Multidimensional IRT and the Cost of Dimensionality Misspecification

When item responses are generated by a multidimensional IRT model but scored using a unidimensional model, how much predictive accuracy is lost? The answer depends on two things: how correlated the latent dimensions are, and how items load on those dimensions.

This simulation generates data from a compensatory 2D-2PL model,

\[P(Y_{ij}=1\mid\theta_{1i},\theta_{2i}) = \frac{1}{1+\exp\!\bigl(-(a_{1j}\,\theta_{1i}+a_{2j}\,\theta_{2i}+d_j)\bigr)},\]

and fits a unidimensional 2PL to recover person scores. The dimensions \((\theta_1,\theta_2)\) are drawn from a bivariate standard normal with inter-dimension correlation \(\rho\), which is varied across the x-axis.

Loading balance (M). Each item has one randomly assigned dominant dimension. Base loadings \(a_{1,j}\) and \(a_{2,j}\) are drawn independently from Uniform(0.5, 1.5).

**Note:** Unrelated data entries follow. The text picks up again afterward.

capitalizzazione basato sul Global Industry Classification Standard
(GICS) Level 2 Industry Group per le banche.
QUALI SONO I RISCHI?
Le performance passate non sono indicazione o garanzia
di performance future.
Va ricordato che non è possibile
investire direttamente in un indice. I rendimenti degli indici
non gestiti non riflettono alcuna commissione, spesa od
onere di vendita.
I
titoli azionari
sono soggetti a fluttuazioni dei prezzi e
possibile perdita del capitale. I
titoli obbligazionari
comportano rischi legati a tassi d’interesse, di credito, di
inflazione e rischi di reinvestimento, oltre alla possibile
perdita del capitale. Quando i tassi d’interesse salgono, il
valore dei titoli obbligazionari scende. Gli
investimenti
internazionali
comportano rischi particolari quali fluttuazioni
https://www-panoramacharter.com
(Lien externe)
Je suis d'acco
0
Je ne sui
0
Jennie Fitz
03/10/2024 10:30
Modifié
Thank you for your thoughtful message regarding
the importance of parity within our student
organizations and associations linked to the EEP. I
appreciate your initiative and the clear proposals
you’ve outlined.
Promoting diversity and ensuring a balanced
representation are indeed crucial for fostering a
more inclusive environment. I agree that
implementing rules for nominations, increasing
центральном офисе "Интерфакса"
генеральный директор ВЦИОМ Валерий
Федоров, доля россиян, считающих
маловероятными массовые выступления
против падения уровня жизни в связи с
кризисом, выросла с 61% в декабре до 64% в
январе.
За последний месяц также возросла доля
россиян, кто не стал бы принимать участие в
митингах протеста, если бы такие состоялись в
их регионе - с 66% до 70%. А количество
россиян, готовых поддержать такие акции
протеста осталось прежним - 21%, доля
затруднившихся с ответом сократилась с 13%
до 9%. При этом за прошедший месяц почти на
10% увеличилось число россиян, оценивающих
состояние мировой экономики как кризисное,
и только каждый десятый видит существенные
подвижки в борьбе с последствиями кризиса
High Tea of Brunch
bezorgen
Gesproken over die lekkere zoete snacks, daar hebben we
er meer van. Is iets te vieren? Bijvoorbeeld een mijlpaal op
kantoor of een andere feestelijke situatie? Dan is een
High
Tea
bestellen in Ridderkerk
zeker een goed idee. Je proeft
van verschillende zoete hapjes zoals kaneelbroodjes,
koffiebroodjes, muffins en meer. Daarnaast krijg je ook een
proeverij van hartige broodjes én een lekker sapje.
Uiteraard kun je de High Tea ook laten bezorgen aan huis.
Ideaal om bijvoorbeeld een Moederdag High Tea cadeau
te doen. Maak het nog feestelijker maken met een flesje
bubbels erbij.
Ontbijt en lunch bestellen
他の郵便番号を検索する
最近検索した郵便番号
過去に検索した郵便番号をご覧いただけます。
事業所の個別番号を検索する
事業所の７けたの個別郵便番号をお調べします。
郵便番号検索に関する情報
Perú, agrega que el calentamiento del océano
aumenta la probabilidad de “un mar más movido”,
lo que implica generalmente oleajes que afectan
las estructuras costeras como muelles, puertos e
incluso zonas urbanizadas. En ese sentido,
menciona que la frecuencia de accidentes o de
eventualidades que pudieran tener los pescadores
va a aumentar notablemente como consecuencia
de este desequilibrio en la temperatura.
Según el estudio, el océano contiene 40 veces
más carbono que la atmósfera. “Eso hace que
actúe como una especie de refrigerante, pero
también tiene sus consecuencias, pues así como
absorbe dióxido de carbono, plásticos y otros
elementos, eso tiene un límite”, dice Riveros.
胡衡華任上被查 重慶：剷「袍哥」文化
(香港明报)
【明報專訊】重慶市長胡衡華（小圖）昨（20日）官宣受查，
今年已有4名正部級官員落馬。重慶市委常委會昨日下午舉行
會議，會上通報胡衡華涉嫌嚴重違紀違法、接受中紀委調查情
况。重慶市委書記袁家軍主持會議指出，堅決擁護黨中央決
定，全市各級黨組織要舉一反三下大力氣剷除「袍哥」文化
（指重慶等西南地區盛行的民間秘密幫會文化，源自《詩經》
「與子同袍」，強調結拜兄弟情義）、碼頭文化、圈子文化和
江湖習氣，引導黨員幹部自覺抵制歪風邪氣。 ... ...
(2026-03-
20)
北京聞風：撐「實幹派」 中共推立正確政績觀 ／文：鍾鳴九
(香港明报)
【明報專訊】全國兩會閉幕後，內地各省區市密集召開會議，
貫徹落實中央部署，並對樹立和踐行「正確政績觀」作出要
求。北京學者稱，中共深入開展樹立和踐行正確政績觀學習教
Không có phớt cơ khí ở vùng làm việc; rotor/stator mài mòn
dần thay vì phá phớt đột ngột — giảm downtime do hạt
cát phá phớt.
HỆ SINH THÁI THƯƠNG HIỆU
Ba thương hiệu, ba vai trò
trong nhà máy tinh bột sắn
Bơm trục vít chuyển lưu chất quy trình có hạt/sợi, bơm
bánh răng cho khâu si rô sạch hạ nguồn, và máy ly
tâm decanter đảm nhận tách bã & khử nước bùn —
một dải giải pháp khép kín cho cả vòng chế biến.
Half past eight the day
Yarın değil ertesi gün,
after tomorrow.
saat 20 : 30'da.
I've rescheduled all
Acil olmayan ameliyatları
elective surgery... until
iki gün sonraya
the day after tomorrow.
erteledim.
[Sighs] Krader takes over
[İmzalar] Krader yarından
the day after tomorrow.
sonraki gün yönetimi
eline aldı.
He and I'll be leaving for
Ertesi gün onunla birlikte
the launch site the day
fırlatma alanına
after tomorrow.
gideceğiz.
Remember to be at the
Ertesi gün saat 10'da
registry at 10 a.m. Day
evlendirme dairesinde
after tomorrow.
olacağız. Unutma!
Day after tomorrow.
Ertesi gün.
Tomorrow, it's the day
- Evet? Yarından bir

If dimension 1 is dominant, the item’s loadings are \((a_{1,j},\; M \times a_{2,j})\); if dimension 2 is dominant, they are \((M \times a_{1,j},\; a_{2,j})\).

\(M=0\): between-item multidimensionality — each item loads on exactly one dimension; the test is a mixture of two unidimensional subtests.
\(M=1\): within-item multidimensionality — every item loads on both dimensions, with independently drawn loadings for the two dimensions.

Evaluation scheme. Item parameters are drawn once per run and held fixed across the \(\rho\) sweep. Three independent datasets are used at each \(\rho\):

Training (\(N\) persons): fit the 1D-2PL and estimate item parameters.
Test (200 persons): estimate each person’s \(\hat\theta\) (MLE) using the fitted item parameters; compute 1D predicted probabilities.
Evaluation (200 persons, same attribute profiles, independent responses): score IMV(1D, True) here to prevent the MLE from inflating its own score.

The y-axis, IMV(1D-2PL, True), measures how far the fitted unidimensional predictions are from the true 2D generating probabilities. It is always \(\geq 0\) in expectation; larger values indicate greater cost from ignoring the second dimension.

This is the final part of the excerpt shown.